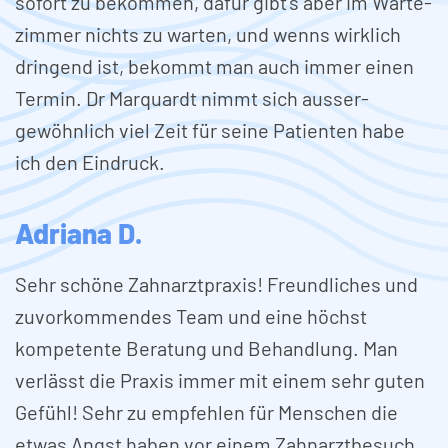
sofort zu bekommen, dafür gibt's aber im Warte­
zimmer nichts zu warten, und wenns wirk­lich
dringend ist, bekommt man auch immer einen
Termin. Dr Marquardt nimmt sich ausser­
gewöhnlich viel Zeit für seine Patienten habe
ich den Eindruck.
Adriana D.
Sehr schöne Zahnarzt­praxis! Freund­liches und
zuvor­kommendes Team und eine höchst
kompe­tente Beratung und Behandlung. Man
verlässt die Praxis immer mit einem sehr guten
Gefühl! Sehr zu em­pfehlen für Menschen die
etwas Angst haben vor einem Zahn­arzt­besuch.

::::

▶ [What you are asked to do] Excluding the pictures, reproduce every entry exactly as given.

▶ [Task answer]
sofort zu bekommen, dafür gibt's aber im Warte­
zimmer nichts zu warten, und wenns wirk­lich
dringend ist, bekommt man auch immer einen
Termin. Dr Marquardt nimmt sich ausser­
gewöhnlich viel Zeit für seine Patienten habe
ich den Eindruck.
Adriana D.
Sehr schöne Zahnarzt­praxis! Freund­liches und
zuvor­kommendes Team und eine höchst
kompe­tente Beratung und Behandlung. Man
verlässt die Praxis immer mit einem sehr guten
Gefühl! Sehr zu em­pfehlen für Menschen die
etwas Angst haben vor einem Zahn­arzt­besuch.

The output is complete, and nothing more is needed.